To demonstrate this, we will generate 10,000 points from a mixture of a $Beta(.25, 1)$ and a $U(0, 1)$ and test this sample against a $U(0, 1)$ reference distribution. 

```{r}
mix <- distr::UnivarMixingDistribution(
  distr::Beta(shape1 = .25, shape2 = 1), 
  distr::Unif(),
  mixCoeff=c(.01, .99)
)

sampler <- distr::r(mix)

sample <- sampler(10000)
```

Again, if we make a standard PP plot the relevant parts of the plot are very difficult to make out.

```{r fig.align = "center", fig.width = 7, fig.height = 5}
pp_conf_plot(
  obs = sample, 
  distribution = punif,
  points_params = list(cex=.1)
)
```

Even if we set `difference` to `TRUE`, it's still difficult to see the left tail of the distribution.

```{r fig.align = "center", fig.width = 7, fig.height = 5}
pp_conf_plot(
  obs = sample, 
  distribution = punif,
  points_params = list(cex=.1),
  difference = TRUE
)
```

However, setting `log10` to `TRUE` makes the plot much easier to see.

```{r fig.align = "center", fig.width = 7, fig.height = 5}
pp_conf_plot(
  obs = sample, 
  distribution = punif,
  points_params = list(cex=.1),
  log10 = TRUE
)
```

Note, that if we want to highlight the right tail of the distribution as opposed to the left tail, we can set `log10` to `TRUE` and the `right_tail` parameter to `TRUE`. This results in a plot with the data transformed onto the `log10` scale instead of the `-log10` scale. 

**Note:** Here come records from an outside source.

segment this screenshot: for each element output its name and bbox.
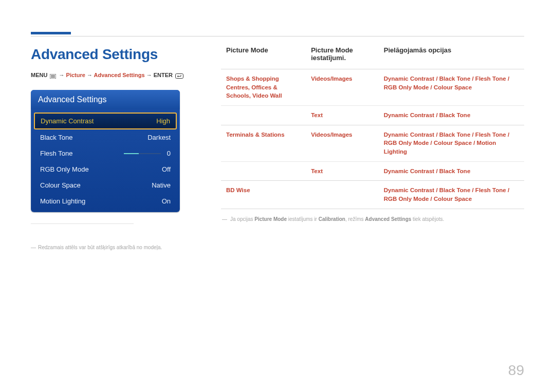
- osd-menu-item[interactable]: Motion LightingOn: [34, 193, 177, 209]
- table-cell: Videos/Images: [306, 69, 379, 106]
- footnote-text: , režīms: [345, 216, 365, 222]
- left-footnote-text: Redzamais attēls var būt atšķirīgs atkar…: [38, 245, 162, 250]
- osd-item-label: RGB Only Mode: [40, 165, 89, 173]
- footnote-bold-advanced-settings: Advanced Settings: [365, 216, 411, 222]
- table-cell: Shops & Shopping Centres, Offices & Scho…: [221, 69, 306, 106]
- th-picture-mode-settings: Picture Mode iestatījumi.: [306, 46, 379, 69]
- footnote-bold-picture-mode: Picture Mode: [254, 216, 287, 222]
- left-footnote: ―Redzamais attēls var būt atšķirīgs atka…: [31, 245, 200, 250]
- footnote-text: iestatījums ir: [287, 216, 319, 222]
- osd-menu-item[interactable]: Black ToneDarkest: [34, 129, 177, 145]
- table-row: Shops & Shopping Centres, Offices & Scho…: [221, 69, 524, 106]
- osd-item-value-group: High: [156, 117, 170, 125]
- osd-item-value-group: Native: [152, 181, 171, 189]
- osd-item-label: Motion Lighting: [40, 197, 85, 205]
- footnote-divider: [31, 223, 134, 224]
- th-customizable-options: Pielāgojamās opcijas: [379, 46, 524, 69]
- osd-item-value: On: [162, 197, 171, 205]
- menu-icon: [50, 72, 56, 79]
- manual-page: Advanced Settings MENU → Picture → Advan…: [0, 0, 555, 392]
- breadcrumb-arrow: →: [59, 72, 65, 78]
- osd-item-value: Native: [152, 181, 171, 189]
- table-cell: Text: [306, 106, 379, 125]
- table-cell: [221, 161, 306, 181]
- slider-fill: [124, 153, 139, 154]
- osd-panel-body: Dynamic ContrastHighBlack ToneDarkestFle…: [31, 109, 180, 212]
- osd-item-label: Black Tone: [40, 134, 72, 141]
- th-picture-mode: Picture Mode: [221, 46, 306, 69]
- breadcrumb-arrow: →: [146, 72, 152, 78]
- header-divider: [31, 36, 524, 36]
- table-row: TextDynamic Contrast / Black Tone: [221, 106, 524, 125]
- breadcrumb-arrow: →: [87, 72, 92, 78]
- table-cell: Text: [306, 161, 379, 181]
- calibration-footnote: Ja opcijas Picture Mode iestatījums ir C…: [221, 216, 524, 222]
- table-cell: [221, 106, 306, 125]
- osd-panel-header: Advanced Settings: [31, 90, 180, 109]
- osd-item-label: Colour Space: [40, 181, 81, 189]
- options-table: Picture Mode Picture Mode iestatījumi. P…: [221, 46, 524, 209]
- osd-item-value-group: 0: [124, 150, 171, 157]
- table-cell: BD Wise: [221, 181, 306, 209]
- osd-menu-item[interactable]: Dynamic ContrastHigh: [34, 113, 177, 129]
- footnote-text: Ja opcijas: [230, 216, 254, 222]
- table-row: Terminals & StationsVideos/ImagesDynamic…: [221, 125, 524, 161]
- table-cell: [306, 181, 379, 209]
- osd-item-value-group: Darkest: [147, 134, 171, 141]
- page-title: Advanced Settings: [31, 46, 200, 63]
- header-accent-bar: [31, 32, 71, 34]
- osd-item-value: High: [156, 117, 170, 125]
- breadcrumb-enter: ENTER: [154, 72, 173, 78]
- osd-item-label: Flesh Tone: [40, 150, 72, 157]
- table-row: TextDynamic Contrast / Black Tone: [221, 161, 524, 181]
- breadcrumb: MENU → Picture → Advanced Settings → ENT…: [31, 72, 200, 79]
- table-row: BD WiseDynamic Contrast / Black Tone / F…: [221, 181, 524, 209]
- right-column: Picture Mode Picture Mode iestatījumi. P…: [221, 46, 524, 250]
- osd-item-value: Darkest: [147, 134, 171, 141]
- svg-marker-5: [177, 76, 178, 77]
- table-cell: Dynamic Contrast / Black Tone: [379, 106, 524, 125]
- breadcrumb-advanced: Advanced Settings: [94, 72, 145, 78]
- breadcrumb-picture: Picture: [66, 72, 85, 78]
- osd-item-value-group: On: [162, 197, 171, 205]
- osd-item-value: 0: [167, 150, 171, 157]
- breadcrumb-menu: MENU: [31, 72, 47, 78]
- enter-icon: [175, 72, 183, 79]
- table-cell: Dynamic Contrast / Black Tone / Flesh To…: [379, 181, 524, 209]
- table-cell: Videos/Images: [306, 125, 379, 161]
- table-cell: Terminals & Stations: [221, 125, 306, 161]
- footnote-text: tiek atspējots.: [411, 216, 444, 222]
- osd-item-label: Dynamic Contrast: [41, 117, 94, 125]
- table-cell: Dynamic Contrast / Black Tone / Flesh To…: [379, 69, 524, 106]
- page-number: 89: [508, 362, 524, 379]
- footnote-bold-calibration: Calibration: [319, 216, 345, 222]
- osd-panel: Advanced Settings Dynamic ContrastHighBl…: [31, 90, 180, 212]
- table-cell: Dynamic Contrast / Black Tone / Flesh To…: [379, 125, 524, 161]
- slider-track[interactable]: [124, 153, 161, 154]
- osd-item-value-group: Off: [162, 165, 171, 173]
- left-column: Advanced Settings MENU → Picture → Advan…: [31, 46, 200, 250]
- osd-menu-item[interactable]: Colour SpaceNative: [34, 177, 177, 193]
- osd-menu-item[interactable]: RGB Only ModeOff: [34, 161, 177, 177]
- table-cell: Dynamic Contrast / Black Tone: [379, 161, 524, 181]
- osd-item-value: Off: [162, 165, 171, 173]
- osd-menu-item[interactable]: Flesh Tone0: [34, 145, 177, 161]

### ELL Testing Bounds Generations

In addition to the plotting interfaces explained above, `qqconf` provides functions to directly produce testing bounds generated by the equal local levels method. Functions exist for both two-sided and one-sided testing. For information on the generation of testing bounds using equal local levels, please see section 2 of our [paper](https://arxiv.org/abs/2111.15082).

#### Two-Sided Testing

Given a desired global Type I error rate $\alpha$ and a sample size $n$, we can generate two-sided bounds using the `get_bounds_two_sided` function. Below, we generate such bounds for $n = 100$ and $\alpha = .05$:

```{r fig.align = "center", fig.width = 7, fig.height = 5}
bounds <- get_bounds_two_sided(alpha = .05, n = 100)
```

In this case, the `bounds` object is a list with a number of objects (for more information see the documentation), but the lower bounds can be extracted with `bounds$lower_bounds` and the upper bounds with `bounds$upper_bounds`.

#### One-Sided Testing

In addition to two-sided testing, `qqconf` also provides functionality for one-sided testing. 

Given a desired global Type I error rate $\alpha$ and a sample size $n$, we can generate such bounds using the `get_bounds_one_sided` function. Below, we generate such bounds for $n = 100$ and $\alpha = .05$:

```{r fig.align = "center", fig.width = 7, fig.height = 5}
bounds <- get_bounds_one_sided(alpha = .05, n = 100)
```

From the `bounds` object, the upper bounds can be extracted via `bounds$bound`. Again, this function returns a list and more information can be extracted from `bounds`.

## Session info

All plots above were generated with the following session information:

```{r session-info}
sessionInfo()
```

## References

* [Rousseeuw, Peter J., and Christophe Croux. "Alternatives to the median absolute deviation." Journal of the American Statistical association 88.424 (1993): 1273-1283.]

* [Kolmogorov A (1941). “Confidence limits for an unknown distribution function.” The annals of mathematical statistics, 12(4), 461–463.]

* [Smirnov NV (1944). “Approximate laws of distribution of random variables from em- pirical data.” Uspekhi Matematicheskikh Nauk, (10), 179–206.]